**YOUR OBJECTIVE**
From the entries below, copy every line where the string "spezielle" appears.

-------- PROVIDED ENTRIES --------

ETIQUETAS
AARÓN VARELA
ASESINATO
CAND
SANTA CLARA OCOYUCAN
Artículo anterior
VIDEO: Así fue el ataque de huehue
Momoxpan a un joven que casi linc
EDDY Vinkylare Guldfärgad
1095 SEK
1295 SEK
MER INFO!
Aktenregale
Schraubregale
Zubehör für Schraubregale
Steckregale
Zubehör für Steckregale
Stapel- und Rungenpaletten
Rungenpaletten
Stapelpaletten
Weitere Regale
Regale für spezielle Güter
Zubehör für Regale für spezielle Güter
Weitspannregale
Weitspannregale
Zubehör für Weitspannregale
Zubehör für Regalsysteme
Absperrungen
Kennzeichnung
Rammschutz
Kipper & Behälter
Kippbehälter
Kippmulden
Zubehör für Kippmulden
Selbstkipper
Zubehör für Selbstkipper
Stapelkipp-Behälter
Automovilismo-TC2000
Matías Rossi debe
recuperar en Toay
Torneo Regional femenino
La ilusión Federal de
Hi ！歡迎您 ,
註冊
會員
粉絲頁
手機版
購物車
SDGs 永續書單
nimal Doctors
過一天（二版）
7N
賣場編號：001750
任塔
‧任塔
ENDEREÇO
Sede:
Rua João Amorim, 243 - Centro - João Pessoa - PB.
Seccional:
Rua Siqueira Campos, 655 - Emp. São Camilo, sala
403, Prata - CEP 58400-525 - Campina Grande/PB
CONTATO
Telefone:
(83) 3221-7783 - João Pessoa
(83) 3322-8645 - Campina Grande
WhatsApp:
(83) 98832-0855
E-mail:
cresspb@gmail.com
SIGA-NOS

--------
-------- PROVIDED ENTRIES --------

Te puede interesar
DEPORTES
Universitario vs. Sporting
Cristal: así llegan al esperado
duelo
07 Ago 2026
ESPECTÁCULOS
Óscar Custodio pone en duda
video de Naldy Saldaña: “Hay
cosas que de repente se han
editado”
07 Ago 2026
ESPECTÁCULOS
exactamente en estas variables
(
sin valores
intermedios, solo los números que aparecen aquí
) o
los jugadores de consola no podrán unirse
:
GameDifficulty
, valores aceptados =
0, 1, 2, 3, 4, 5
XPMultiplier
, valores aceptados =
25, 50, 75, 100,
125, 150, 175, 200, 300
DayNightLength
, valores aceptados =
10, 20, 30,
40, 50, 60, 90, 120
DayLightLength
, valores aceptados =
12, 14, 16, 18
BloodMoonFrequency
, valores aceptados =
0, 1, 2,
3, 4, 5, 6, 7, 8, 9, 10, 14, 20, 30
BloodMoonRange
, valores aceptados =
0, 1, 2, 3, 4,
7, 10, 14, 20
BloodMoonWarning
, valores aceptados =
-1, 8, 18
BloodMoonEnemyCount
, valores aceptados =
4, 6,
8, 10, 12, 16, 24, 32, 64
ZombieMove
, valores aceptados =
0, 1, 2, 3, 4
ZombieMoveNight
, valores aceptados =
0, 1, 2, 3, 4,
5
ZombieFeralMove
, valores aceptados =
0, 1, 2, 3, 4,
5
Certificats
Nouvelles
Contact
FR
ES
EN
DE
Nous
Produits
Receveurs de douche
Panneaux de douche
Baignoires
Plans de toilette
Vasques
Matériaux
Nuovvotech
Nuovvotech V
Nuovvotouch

--------

**ANSWER**
Regale für spezielle Güter
Zubehör für Regale für spezielle Güter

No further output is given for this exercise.